» WHAT THE TASK ASKS
The answer is an exact repetition of every entry, with all images left out.

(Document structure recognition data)

*** Begin section ***

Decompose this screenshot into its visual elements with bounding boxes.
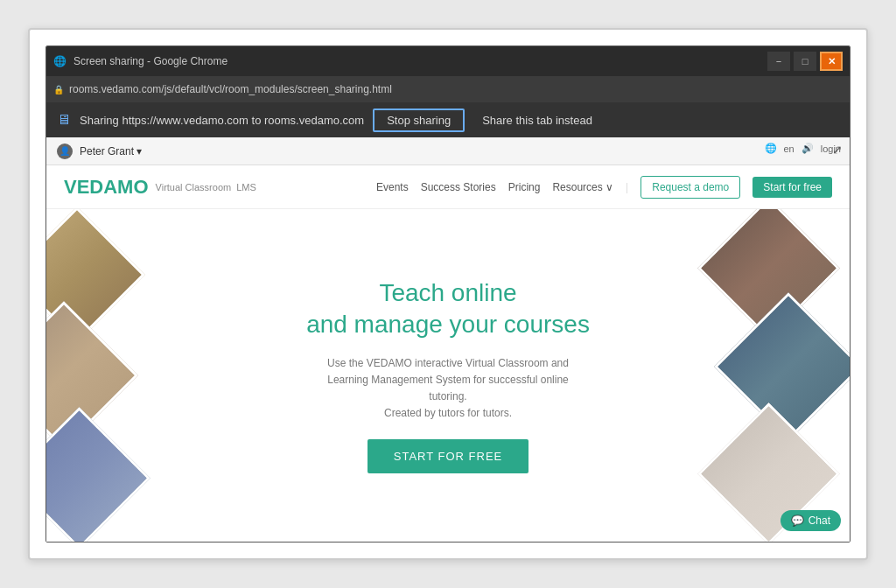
chat-button[interactable]: 💬 Chat [780,510,841,531]
request-demo-button[interactable]: Request a demo [640,176,740,199]
screen-sharing-bar: 🖥 Sharing https://www.vedamo.com to room… [46,102,850,137]
address-bar: 🔒 rooms.vedamo.com/js/default/vcl/room_m… [46,76,850,102]
lang-bar: 🌐 en 🔊 login [765,143,842,154]
nav-pricing[interactable]: Pricing [508,181,541,193]
user-avatar: 👤 [57,144,73,159]
hero-section: Teach online and manage your courses Use… [46,209,850,542]
lang-label[interactable]: en [784,144,794,154]
collage-right [675,209,850,542]
logo-text: VEDAMO [64,176,149,199]
title-bar-left: 🌐 Screen sharing - Google Chrome [53,55,228,67]
browser-icon: 🌐 [53,55,66,67]
outer-frame: 🌐 Screen sharing - Google Chrome − □ ✕ 🔒… [28,28,868,560]
site-top-bar: 👤 Peter Grant ▾ 🌐 en 🔊 login ⤢ [46,137,850,165]
screen-share-icon: 🖥 [57,112,71,128]
url-text[interactable]: rooms.vedamo.com/js/default/vcl/room_mod… [69,83,392,95]
hero-cta-button[interactable]: START FOR FREE [368,439,529,473]
site-logo: VEDAMO Virtual Classroom LMS [64,176,256,199]
nav-links: Events Success Stories Pricing Resources… [376,176,832,199]
logo-subtitle: Virtual Classroom LMS [156,182,256,192]
window-controls: − □ ✕ [767,52,843,71]
chat-label: Chat [808,514,830,527]
hero-title-line1: Teach online [306,277,590,309]
logo-sub2: LMS [236,182,256,192]
close-button[interactable]: ✕ [820,52,843,71]
site-nav: VEDAMO Virtual Classroom LMS Events Succ… [46,165,850,209]
logo-sub1: Virtual Classroom [156,182,232,192]
share-tab-button[interactable]: Share this tab instead [473,110,601,130]
hero-center: Teach online and manage your courses Use… [289,260,607,492]
start-free-button[interactable]: Start for free [752,177,832,198]
collage-left [46,209,195,542]
stop-sharing-button[interactable]: Stop sharing [373,108,465,132]
minimize-button[interactable]: − [767,52,790,71]
hero-title: Teach online and manage your courses [306,277,590,341]
maximize-button[interactable]: □ [794,52,816,71]
collage-diamond-3 [46,407,150,542]
hero-title-line2: and manage your courses [306,309,590,340]
window-title: Screen sharing - Google Chrome [74,55,228,67]
globe-icon: 🌐 [765,143,777,154]
title-bar: 🌐 Screen sharing - Google Chrome − □ ✕ [46,46,850,76]
browser-window: 🌐 Screen sharing - Google Chrome − □ ✕ 🔒… [46,46,850,542]
hero-description: Use the VEDAMO interactive Virtual Class… [326,355,570,423]
nav-success-stories[interactable]: Success Stories [421,181,496,193]
user-dropdown[interactable]: Peter Grant ▾ [80,145,142,158]
expand-icon: ⤢ [832,143,843,157]
chat-icon: 💬 [791,514,804,527]
nav-events[interactable]: Events [376,181,409,193]
website-content: 👤 Peter Grant ▾ 🌐 en 🔊 login ⤢ VEDAMO Vi… [46,137,850,542]
lock-icon: 🔒 [53,85,64,94]
sharing-message: Sharing https://www.vedamo.com to rooms.… [80,114,364,127]
nav-resources[interactable]: Resources ∨ [552,181,613,193]
volume-icon: 🔊 [802,143,814,154]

*** End section ***

» PROBLEM SOLUTION
Decompose this screenshot into its visual elements with bounding boxes.
chat-button[interactable]: 💬 Chat [780,510,841,531]
request-demo-button[interactable]: Request a demo [640,176,740,199]
screen-sharing-bar: 🖥 Sharing https://www.vedamo.com to room… [46,102,850,137]
address-bar: 🔒 rooms.vedamo.com/js/default/vcl/room_m… [46,76,850,102]
lang-bar: 🌐 en 🔊 login [765,143,842,154]
nav-pricing[interactable]: Pricing [508,181,541,193]
user-avatar: 👤 [57,144,73,159]
hero-section: Teach online and manage your courses Use… [46,209,850,542]
lang-label[interactable]: en [784,144,794,154]
collage-right [675,209,850,542]
logo-text: VEDAMO [64,176,149,199]
title-bar-left: 🌐 Screen sharing - Google Chrome [53,55,228,67]
browser-icon: 🌐 [53,55,66,67]
outer-frame: 🌐 Screen sharing - Google Chrome − □ ✕ 🔒… [28,28,868,560]
site-top-bar: 👤 Peter Grant ▾ 🌐 en 🔊 login ⤢ [46,137,850,165]
screen-share-icon: 🖥 [57,112,71,128]
url-text[interactable]: rooms.vedamo.com/js/default/vcl/room_mod… [69,83,392,95]
hero-cta-button[interactable]: START FOR FREE [368,439,529,473]
site-logo: VEDAMO Virtual Classroom LMS [64,176,256,199]
nav-links: Events Success Stories Pricing Resources… [376,176,832,199]
logo-subtitle: Virtual Classroom LMS [156,182,256,192]
window-controls: − □ ✕ [767,52,843,71]
chat-label: Chat [808,514,830,527]
hero-title-line1: Teach online [306,277,590,309]
logo-sub2: LMS [236,182,256,192]
close-button[interactable]: ✕ [820,52,843,71]
site-nav: VEDAMO Virtual Classroom LMS Events Succ… [46,165,850,209]
logo-sub1: Virtual Classroom [156,182,232,192]
share-tab-button[interactable]: Share this tab instead [473,110,601,130]
hero-center: Teach online and manage your courses Use… [289,260,607,492]
start-free-button[interactable]: Start for free [752,177,832,198]
collage-left [46,209,195,542]
stop-sharing-button[interactable]: Stop sharing [373,108,465,132]
minimize-button[interactable]: − [767,52,790,71]
hero-title: Teach online and manage your courses [306,277,590,341]
maximize-button[interactable]: □ [794,52,816,71]
collage-diamond-3 [46,407,150,542]
hero-title-line2: and manage your courses [306,309,590,340]
window-title: Screen sharing - Google Chrome [74,55,228,67]
globe-icon: 🌐 [765,143,777,154]
title-bar: 🌐 Screen sharing - Google Chrome − □ ✕ [46,46,850,76]
browser-window: 🌐 Screen sharing - Google Chrome − □ ✕ 🔒… [46,46,850,542]
hero-description: Use the VEDAMO interactive Virtual Class… [326,355,570,423]
nav-success-stories[interactable]: Success Stories [421,181,496,193]
user-dropdown[interactable]: Peter Grant ▾ [80,145,142,158]
expand-icon: ⤢ [832,143,843,157]
chat-icon: 💬 [791,514,804,527]
nav-events[interactable]: Events [376,181,409,193]
website-content: 👤 Peter Grant ▾ 🌐 en 🔊 login ⤢ VEDAMO Vi… [46,137,850,542]
lock-icon: 🔒 [53,85,64,94]
sharing-message: Sharing https://www.vedamo.com to rooms.… [80,114,364,127]
nav-resources[interactable]: Resources ∨ [552,181,613,193]
volume-icon: 🔊 [802,143,814,154]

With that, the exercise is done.